_AVAILABLE RECORDS_
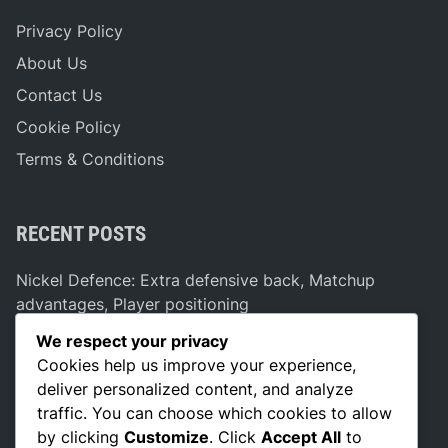
Privacy Policy
About Us
Contact Us
Cookie Policy
Terms & Conditions
RECENT POSTS
Nickel Defence: Extra defensive back, Matchup
advantages, Player positioning
Dual Threat Formation: Versatility, Defensive
We respect your privacy
Strategies, Player Positioning
Cookies help us improve your experience,
deliver personalized content, and analyze
Bunch Formation: Pick plays, Spacing, Defensive
traffic. You can choose which cookies to allow
adjustments
by clicking
Customize
. Click
Accept All
to
Vertical Stretch Strategies: Deep routes, Defensive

_EXERCISE DIRECTIONS_
Without the pictures, repeat the listing exactly as it reads.

_EXERCISE RESULT_
Privacy Policy
About Us
Contact Us
Cookie Policy
Terms & Conditions
RECENT POSTS
Nickel Defence: Extra defensive back, Matchup
advantages, Player positioning
Dual Threat Formation: Versatility, Defensive
We respect your privacy
Strategies, Player Positioning
Cookies help us improve your experience,
deliver personalized content, and analyze
Bunch Formation: Pick plays, Spacing, Defensive
traffic. You can choose which cookies to allow
adjustments
by clicking
Customize
. Click
Accept All
to
Vertical Stretch Strategies: Deep routes, Defensive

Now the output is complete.